The distance between the plates of a parallel plate capacitor is reduced by half and the area of the plates is doubled. What happens to the capacitance? a) It remains unchanged. b) It doubles. c) It quadruples. d) It is reduced by half.

Two capacitors with capacitances \(C_{1}\) and \(C_{2}\) are connected in series. Show that, no matter what the values of \(C_{1}\) and \(C_{2}\) are, the equivalent capacitance is always less than the smaller of the two capacitances.

The space between the plates of an isolated parallel plate capacitor is filled with a slab of dielectric material. The magnitude of the charge \(Q\) on each plate is kept constant. If the dielectric material is removed from between the plates, the energy stored in the capacitor a) increases. c) decreases. b) stays the same. d) may increase or decrease.

Does it take more work to separate the plates of a charged parallel plate capacitor while it remains connected to the charging battery or after it has been disconnected from the charging battery?

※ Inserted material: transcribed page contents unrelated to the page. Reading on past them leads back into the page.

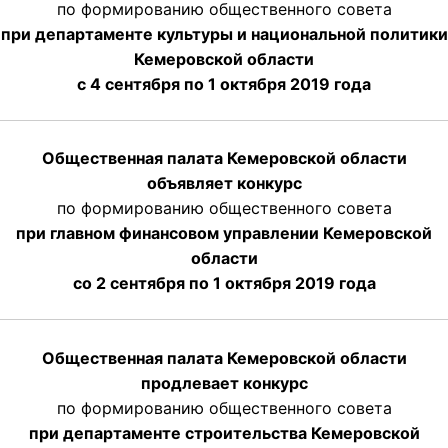
по формированию общественного совета
при департаменте культуры и национальной политики
Кемеровской области
с 4 сентября по 1 октября
2019 года
Общественная палата Кемеровской области
объявляет конкурс
по формированию общественного совета
при главном финансовом управлении Кемеровской
области
со 2 сентября по 1 октября 2019 года
Общественная палата Кемеровской области
продлевает конкурс
по формированию общественного совета
при департаменте строительства Кемеровской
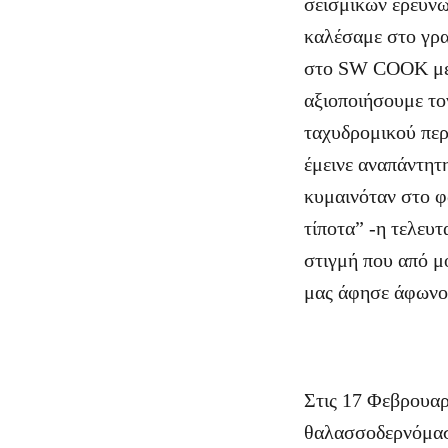
σεισμικών ερευνώ
καλέσαμε στο γρα
στο SW COOK με 
αξιοποιήσουμε το
ταχυδρομικού περ
έμεινε αναπάντητ
κυμαινόταν στο φ
τίποτα” -η τελευ
στιγμή που από μό
μας άφησε άφωνου
Στις 17 Φεβρουαρ
θαλασσοδερνόμαστ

A dielectric slab with thickness \(d\) and dielectric constant \(\kappa=2.31\) is inserted in a parallel place capacitor that has been charged by a \(110 .-\mathrm{V}\) battery and having area \(A=\) \(100, \mathrm{~cm}^{2},\) and separation distance \(d=2.50 \mathrm{~cm}\). a) Find the capacitance, \(C,\) the potential difference, \(V,\) the electric field, \(E,\) the total charge stored on the capacitor \(Q\), and electric potential energy stored in the capacitor, \(U\), before the dielectric material is inserted. b) Find \(C, V, E, Q,\) and \(U\) when the dielectric slab has been inserted and the battery is still connected. c) Find \(C, V, E, Q\) and \(U\) when the dielectric slab is in place and the battery is disconnected.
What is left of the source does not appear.